» WHAT THE TASK ASKS
Without skipping or changing anything, print all the entries.

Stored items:

┄┄┄┄┄┄┄┄┄┄

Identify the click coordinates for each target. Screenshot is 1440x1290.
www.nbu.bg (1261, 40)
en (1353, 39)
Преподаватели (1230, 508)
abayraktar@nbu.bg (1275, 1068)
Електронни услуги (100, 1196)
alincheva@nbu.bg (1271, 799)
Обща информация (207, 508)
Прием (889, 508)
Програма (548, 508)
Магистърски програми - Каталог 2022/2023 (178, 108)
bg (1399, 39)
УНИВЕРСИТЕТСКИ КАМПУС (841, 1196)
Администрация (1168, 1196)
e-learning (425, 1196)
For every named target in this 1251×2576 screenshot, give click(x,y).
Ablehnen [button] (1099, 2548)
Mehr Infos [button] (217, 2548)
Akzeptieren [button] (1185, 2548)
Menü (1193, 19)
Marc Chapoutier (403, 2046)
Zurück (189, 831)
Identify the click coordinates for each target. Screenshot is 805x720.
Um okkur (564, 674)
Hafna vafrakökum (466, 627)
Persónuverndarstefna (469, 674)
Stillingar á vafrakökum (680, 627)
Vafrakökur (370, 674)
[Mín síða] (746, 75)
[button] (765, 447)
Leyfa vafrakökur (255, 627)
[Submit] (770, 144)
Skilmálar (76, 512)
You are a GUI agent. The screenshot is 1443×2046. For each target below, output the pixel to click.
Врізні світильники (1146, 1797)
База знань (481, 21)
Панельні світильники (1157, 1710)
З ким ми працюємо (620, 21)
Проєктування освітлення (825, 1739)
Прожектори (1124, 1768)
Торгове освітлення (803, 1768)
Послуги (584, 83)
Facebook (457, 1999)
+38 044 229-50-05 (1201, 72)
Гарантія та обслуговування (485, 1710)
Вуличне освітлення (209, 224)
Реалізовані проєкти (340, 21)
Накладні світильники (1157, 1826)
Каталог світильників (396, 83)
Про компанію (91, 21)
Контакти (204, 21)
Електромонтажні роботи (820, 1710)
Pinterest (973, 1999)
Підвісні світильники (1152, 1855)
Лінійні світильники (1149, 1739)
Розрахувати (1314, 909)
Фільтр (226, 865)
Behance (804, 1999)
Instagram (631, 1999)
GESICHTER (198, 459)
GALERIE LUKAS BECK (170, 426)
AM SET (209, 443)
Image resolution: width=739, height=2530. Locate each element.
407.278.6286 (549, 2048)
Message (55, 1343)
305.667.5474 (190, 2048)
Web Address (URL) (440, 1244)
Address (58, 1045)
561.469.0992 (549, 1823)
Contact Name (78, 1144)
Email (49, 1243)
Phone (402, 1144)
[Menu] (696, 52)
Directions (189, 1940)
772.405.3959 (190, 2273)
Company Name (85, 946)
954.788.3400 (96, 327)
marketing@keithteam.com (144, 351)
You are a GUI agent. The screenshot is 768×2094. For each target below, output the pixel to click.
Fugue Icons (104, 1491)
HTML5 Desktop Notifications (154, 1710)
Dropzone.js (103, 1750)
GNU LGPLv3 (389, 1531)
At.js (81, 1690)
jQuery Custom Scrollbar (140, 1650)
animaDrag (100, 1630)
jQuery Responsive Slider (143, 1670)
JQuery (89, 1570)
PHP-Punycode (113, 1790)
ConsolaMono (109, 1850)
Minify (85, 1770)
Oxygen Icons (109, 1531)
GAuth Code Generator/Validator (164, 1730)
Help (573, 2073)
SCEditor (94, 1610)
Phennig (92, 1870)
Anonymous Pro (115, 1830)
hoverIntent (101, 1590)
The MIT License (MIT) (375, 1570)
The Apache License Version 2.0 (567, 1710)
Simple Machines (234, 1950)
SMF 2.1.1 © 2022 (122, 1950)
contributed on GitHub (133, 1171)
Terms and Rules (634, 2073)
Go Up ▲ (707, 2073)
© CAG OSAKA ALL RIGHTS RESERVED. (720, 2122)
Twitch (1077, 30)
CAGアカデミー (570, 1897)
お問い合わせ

┄┄┄┄┄┄┄┄┄┄

» RESPONSE TO THE EXERCISE
Identify the click coordinates for each target. Screenshot is 1440x1290.
www.nbu.bg (1261, 40)
en (1353, 39)
Преподаватели (1230, 508)
abayraktar@nbu.bg (1275, 1068)
Електронни услуги (100, 1196)
alincheva@nbu.bg (1271, 799)
Обща информация (207, 508)
Прием (889, 508)
Програма (548, 508)
Магистърски програми - Каталог 2022/2023 (178, 108)
bg (1399, 39)
УНИВЕРСИТЕТСКИ КАМПУС (841, 1196)
Администрация (1168, 1196)
e-learning (425, 1196)
For every named target in this 1251×2576 screenshot, give click(x,y).
Ablehnen [button] (1099, 2548)
Mehr Infos [button] (217, 2548)
Akzeptieren [button] (1185, 2548)
Menü (1193, 19)
Marc Chapoutier (403, 2046)
Zurück (189, 831)
Identify the click coordinates for each target. Screenshot is 805x720.
Um okkur (564, 674)
Hafna vafrakökum (466, 627)
Persónuverndarstefna (469, 674)
Stillingar á vafrakökum (680, 627)
Vafrakökur (370, 674)
[Mín síða] (746, 75)
[button] (765, 447)
Leyfa vafrakökur (255, 627)
[Submit] (770, 144)
Skilmálar (76, 512)
You are a GUI agent. The screenshot is 1443×2046. For each target below, output the pixel to click.
Врізні світильники (1146, 1797)
База знань (481, 21)
Панельні світильники (1157, 1710)
З ким ми працюємо (620, 21)
Проєктування освітлення (825, 1739)
Прожектори (1124, 1768)
Торгове освітлення (803, 1768)
Послуги (584, 83)
Facebook (457, 1999)
+38 044 229-50-05 (1201, 72)
Гарантія та обслуговування (485, 1710)
Вуличне освітлення (209, 224)
Реалізовані проєкти (340, 21)
Накладні світильники (1157, 1826)
Каталог світильників (396, 83)
Про компанію (91, 21)
Контакти (204, 21)
Електромонтажні роботи (820, 1710)
Pinterest (973, 1999)
Підвісні світильники (1152, 1855)
Лінійні світильники (1149, 1739)
Розрахувати (1314, 909)
Фільтр (226, 865)
Behance (804, 1999)
Instagram (631, 1999)
GESICHTER (198, 459)
GALERIE LUKAS BECK (170, 426)
AM SET (209, 443)
Image resolution: width=739, height=2530. Locate each element.
407.278.6286 (549, 2048)
Message (55, 1343)
305.667.5474 (190, 2048)
Web Address (URL) (440, 1244)
Address (58, 1045)
561.469.0992 (549, 1823)
Contact Name (78, 1144)
Email (49, 1243)
Phone (402, 1144)
[Menu] (696, 52)
Directions (189, 1940)
772.405.3959 (190, 2273)
Company Name (85, 946)
954.788.3400 (96, 327)
marketing@keithteam.com (144, 351)
You are a GUI agent. The screenshot is 768×2094. For each target below, output the pixel to click.
Fugue Icons (104, 1491)
HTML5 Desktop Notifications (154, 1710)
Dropzone.js (103, 1750)
GNU LGPLv3 (389, 1531)
At.js (81, 1690)
jQuery Custom Scrollbar (140, 1650)
animaDrag (100, 1630)
jQuery Responsive Slider (143, 1670)
JQuery (89, 1570)
PHP-Punycode (113, 1790)
ConsolaMono (109, 1850)
Minify (85, 1770)
Oxygen Icons (109, 1531)
GAuth Code Generator/Validator (164, 1730)
Help (573, 2073)
SCEditor (94, 1610)
Phennig (92, 1870)
Anonymous Pro (115, 1830)
hoverIntent (101, 1590)
The MIT License (MIT) (375, 1570)
The Apache License Version 2.0 (567, 1710)
Simple Machines (234, 1950)
SMF 2.1.1 © 2022 (122, 1950)
contributed on GitHub (133, 1171)
Terms and Rules (634, 2073)
Go Up ▲ (707, 2073)
© CAG OSAKA ALL RIGHTS RESERVED. (720, 2122)
Twitch (1077, 30)
CAGアカデミー (570, 1897)
お問い合わせ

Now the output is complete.